Using Terraform, ArgoCD, and Gitops to automate clusters and deployments.

Sami Alakus
11 min readAug 20, 2023
Simplifying complicated environments through automation.

I know people will agree when I say managing a Kubernetes cluster can be difficult. What happens when environments start to expand and require multiple Kubernetes clusters? Simply put, things don’t get any easier.

In this article, I’ll walk you through the Gitops approach I took to help organise my multi-clustered environment and how to streamline deployment processes along the way.

Together we’ll run through some ideas and build out an orchestration platform. We’ll automate the provisioning of cluster infrastructure with Terraform and use ArgoCD to handle application deployments.

Once we’re finished we’ll use a single commit to spin up a new cluster and have our applications deployed there automatically, ready to go.

To keep this article from becoming longer than it needs to be, I won’t be sharing all of the code here. Instead, I’ve created a GitLab group with all repositories relevant to this article. I’m also making use of GitLab CI/CD to automate the majority of actions in this project. For more detail, dig into the repositories.


So, How Do We Orchestrate Kubernetes Clusters?

I’ve created this diagram to better demonstrate how the platform works and what we’ll be looking to build. I’ll break it down as we go.

Our Kubernetes orchestration platform divided into four sections. “Git”, “Kubernetes”, “Infrastructure”, and “Applications”.

Firstly, I want to frame how we need to start thinking about clusters to make this work. Rather than having long living instances that require constant maintenance and upgrades we want to think about immutable pieces of infrastructure that can be spun up and destroyed with ease.

To enable this thinking we’ll implement ArgoCD and automate the deployment of our applications.
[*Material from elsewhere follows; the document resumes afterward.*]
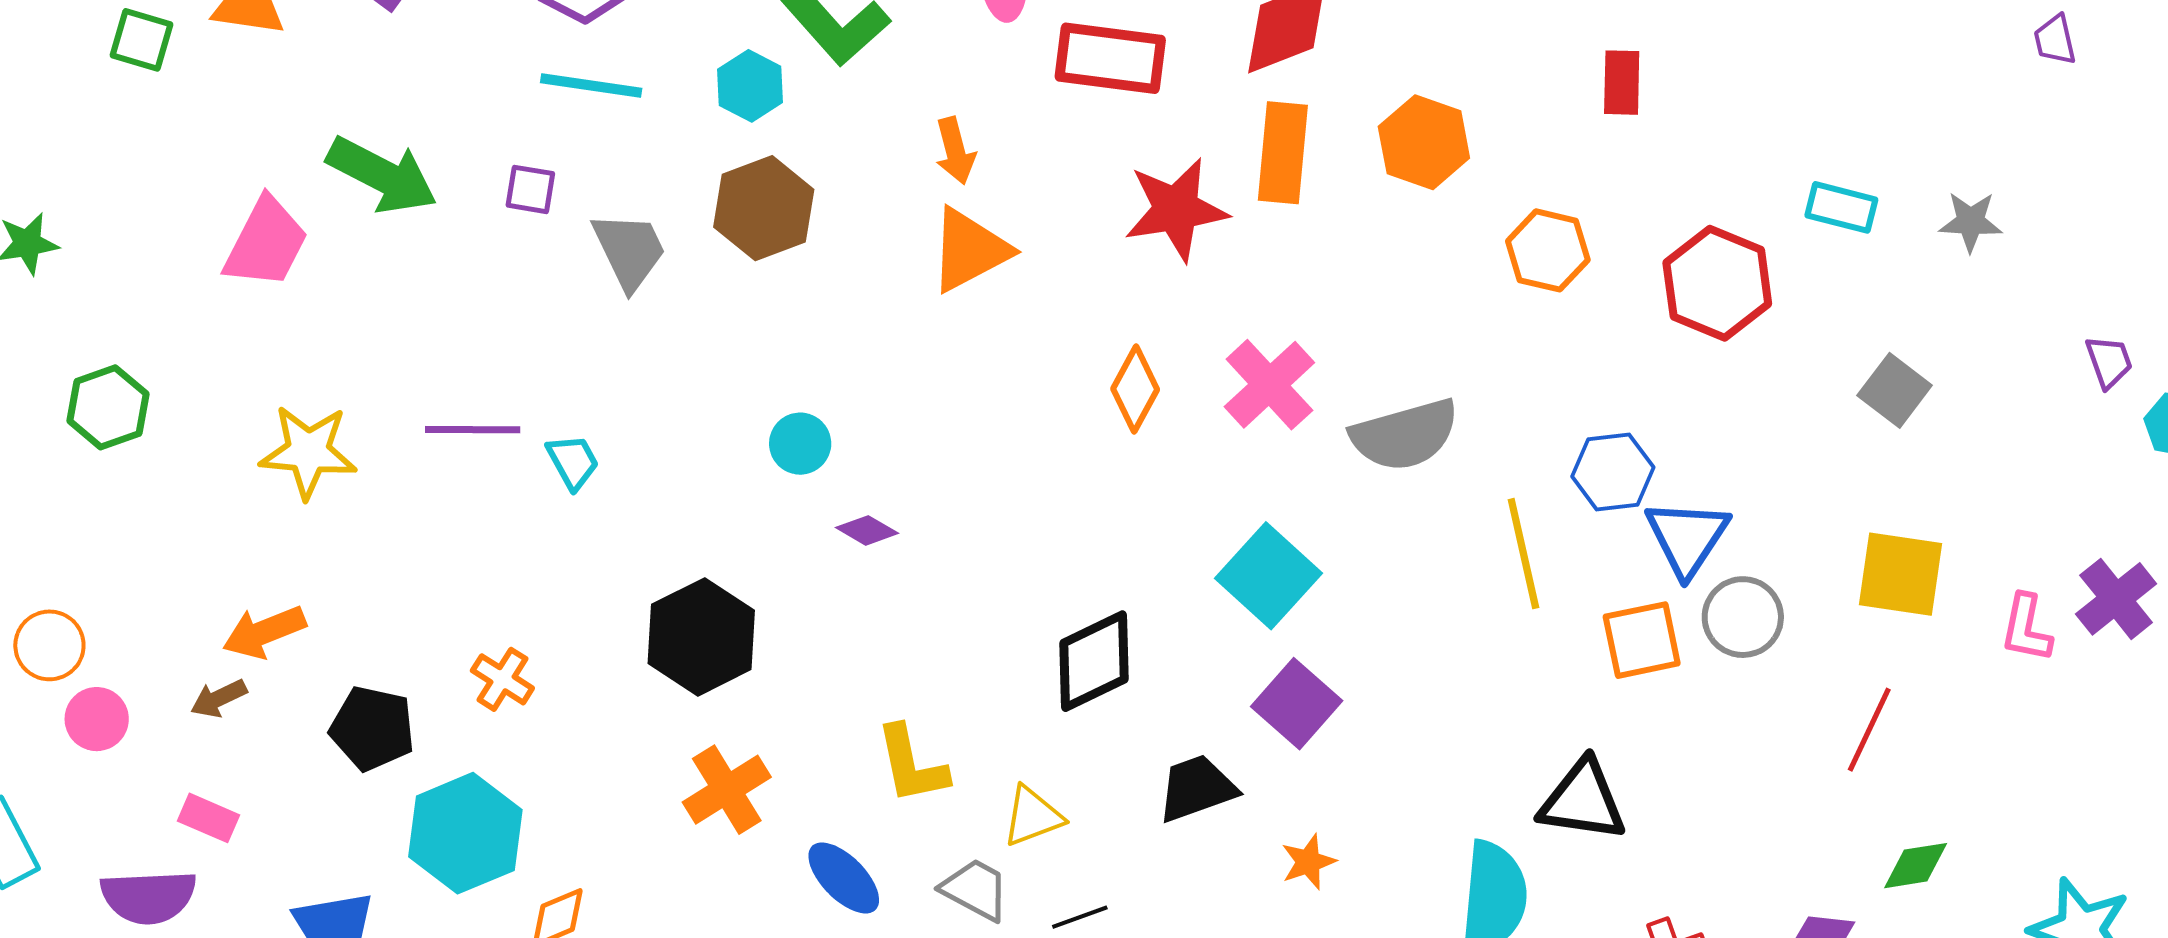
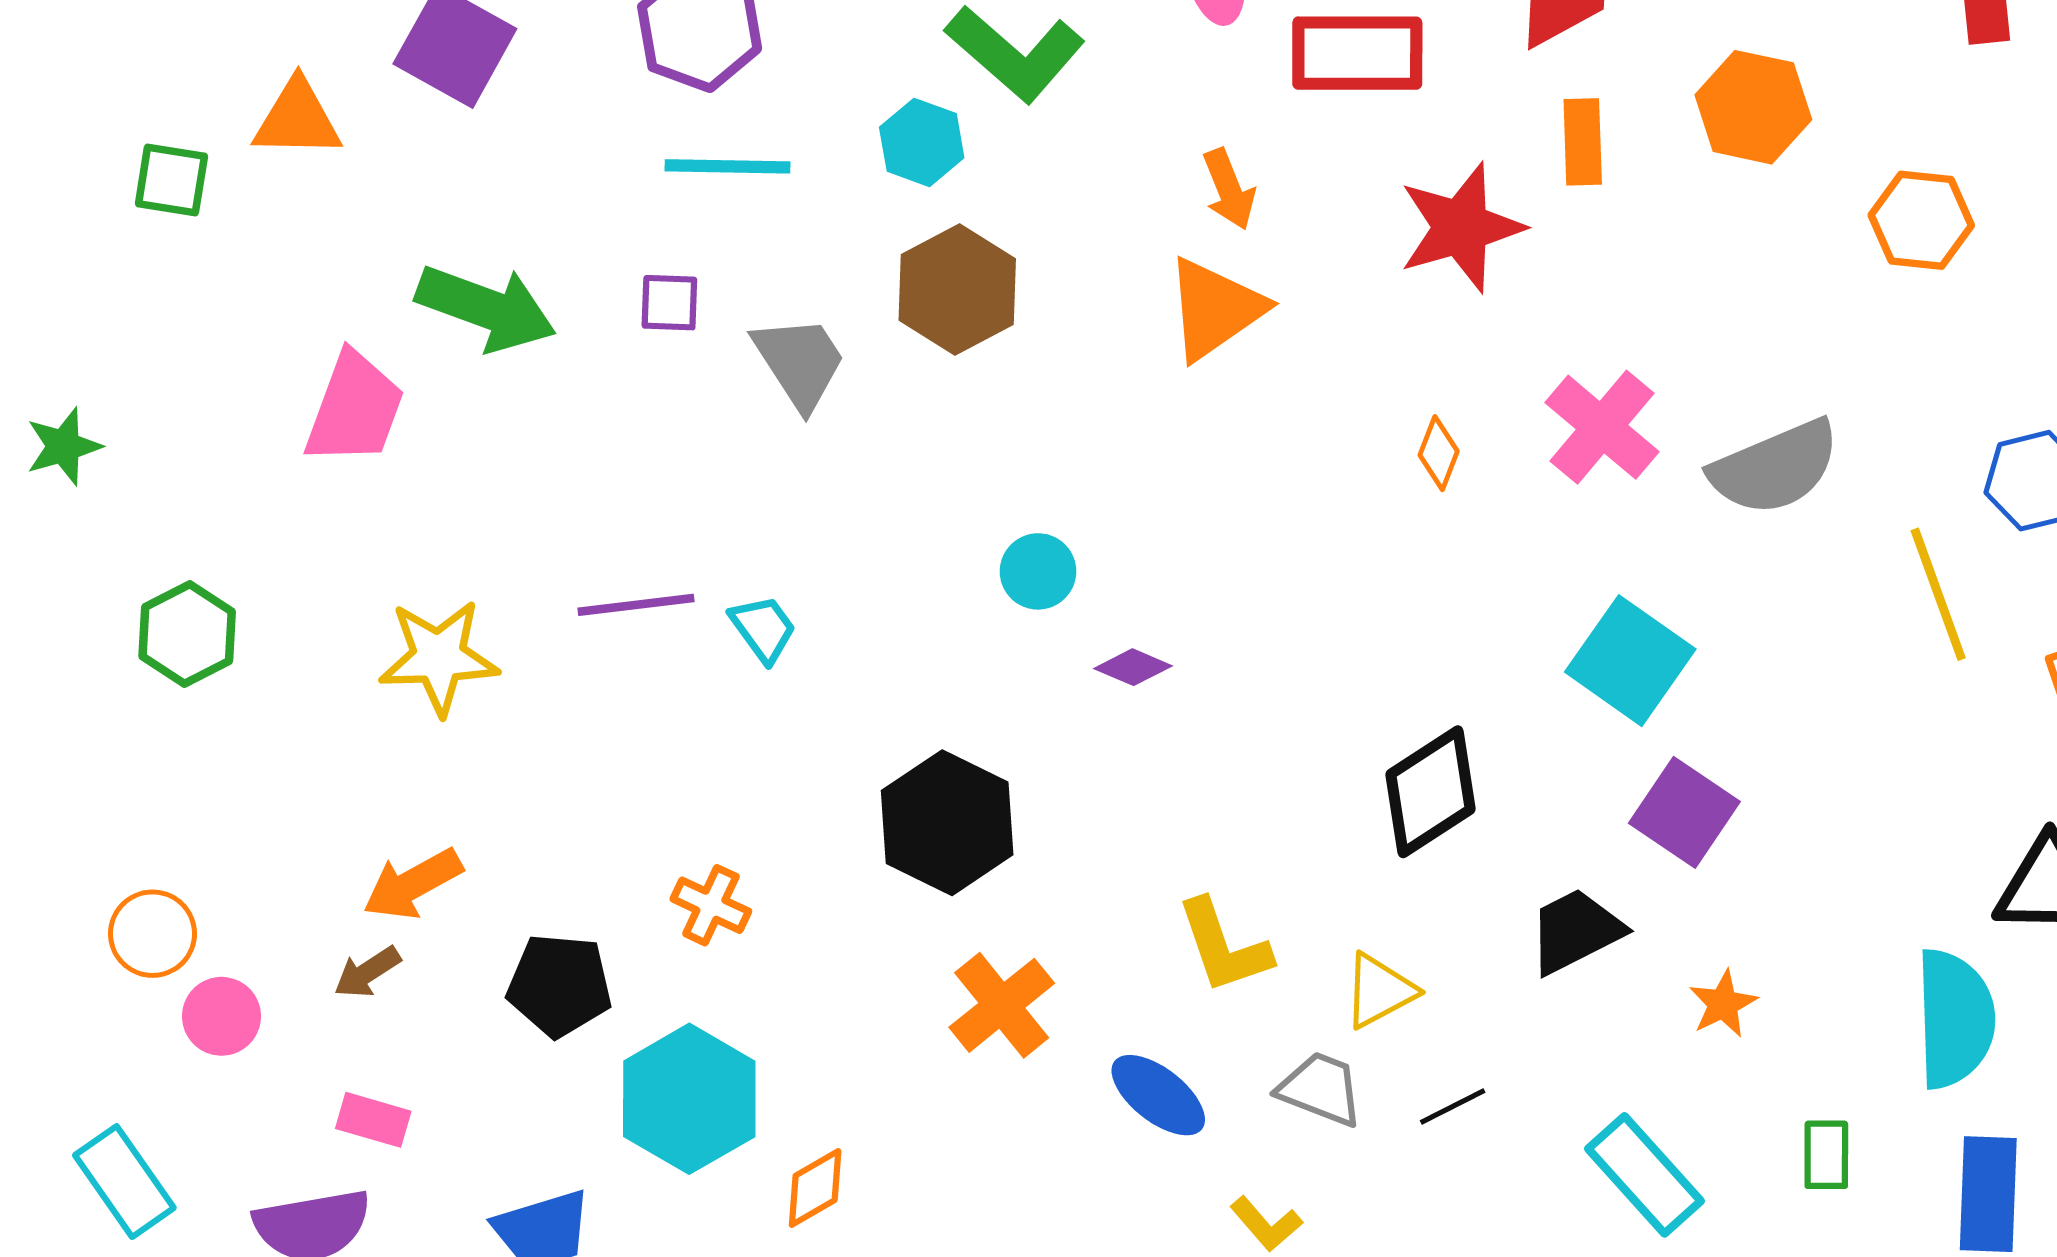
orange arrow: (955, 151) -> (1229, 189), moved
orange rectangle: (1283, 153) -> (1583, 142), size x0.7
orange diamond: (1135, 389) -> (1439, 453), size x0.7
This means that once a new cluster has been created our applications are deployed to it automatically, leaving the process as hands-off as it can get.

To achieve this we have a solution that is comprised of these key components:

Management Cluster

  • Establishing a central management cluster configured with ArgoCD creates a single point of management instead of across multiple clusters.
  • Worker clusters register with the management cluster, enabling centralised deployments while freeing worker clusters resources to focus on application workloads

Cluster Labelling

  • Worker clusters are labeled in ArgoCD upon registration, providing flexibility in cluster bootstrapping and application deployments
  • Labels have a one-to-one relationship with a Git repository that contains the application manifests in Helm charts
  • Each cluster can use as many labels as required, adding additional flexibility
  • Some examples of ways labels could be used are as follows:

Gitops With ArgoCD

  • Git repositories linked to clusters through labels trigger automated application deployments through ArgoCD.
  • Unique values for each cluster are defined in the directory structure of the repositories which provides support for various environments

Building The Platform

The implementation is divided into two parts. Firstly, we’ll create our application manifest repositories that will be our one-to-one link to the cluster labels. Then we can begin provisioning our clusters using Terraform.
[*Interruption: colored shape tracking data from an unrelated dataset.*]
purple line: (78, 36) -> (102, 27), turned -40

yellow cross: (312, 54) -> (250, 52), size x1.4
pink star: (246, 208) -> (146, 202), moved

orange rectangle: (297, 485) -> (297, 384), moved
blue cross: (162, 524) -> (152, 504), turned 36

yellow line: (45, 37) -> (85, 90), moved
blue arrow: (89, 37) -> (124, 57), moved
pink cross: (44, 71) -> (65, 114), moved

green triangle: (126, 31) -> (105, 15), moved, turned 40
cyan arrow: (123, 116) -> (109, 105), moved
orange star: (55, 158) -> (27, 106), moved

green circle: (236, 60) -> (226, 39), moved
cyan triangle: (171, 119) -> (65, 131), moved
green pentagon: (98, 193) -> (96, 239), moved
Application Manifest Repositories

The application manifest repositories contain Helm charts that are used to deploy each one of our applications. Each repository uses an app-of-apps pattern that allows our applications to be deployed to a number of different cluster environments.
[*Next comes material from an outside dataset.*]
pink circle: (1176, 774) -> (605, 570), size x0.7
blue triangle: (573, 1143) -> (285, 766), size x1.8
The bottom section of the diagram shows us the relationship between the manifest repos and deployments to the clusters. We can see our purple global applications are being deployed to all of our clusters, while the green production applications are only deployed to clusters with the production label.

Applications from our application manifest repositories deployed to clusters with the relevant labels.

Each manifest repository will have the same file structure with two root directories:

  • apps - The Helm charts for our applications
  • values - Unique values.yaml files used on specific clusters

Each subdirectory below the root directories serves a purpose as well. Namespaces and application names are defined under the apps dir. The cluster name and application name are used under the values directory to link the correct values file.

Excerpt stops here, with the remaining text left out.